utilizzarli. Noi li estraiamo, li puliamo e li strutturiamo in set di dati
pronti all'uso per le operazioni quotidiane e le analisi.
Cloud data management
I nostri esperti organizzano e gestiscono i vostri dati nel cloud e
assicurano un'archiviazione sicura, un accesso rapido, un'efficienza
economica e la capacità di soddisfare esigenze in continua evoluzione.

===============

(Task to carry out)
The answer is all of the material, given again exactly.

(Output)
utilizzarli. Noi li estraiamo, li puliamo e li strutturiamo in set di dati
pronti all'uso per le operazioni quotidiane e le analisi.
Cloud data management
I nostri esperti organizzano e gestiscono i vostri dati nel cloud e
assicurano un'archiviazione sicura, un accesso rapido, un'efficienza
economica e la capacità di soddisfare esigenze in continua evoluzione.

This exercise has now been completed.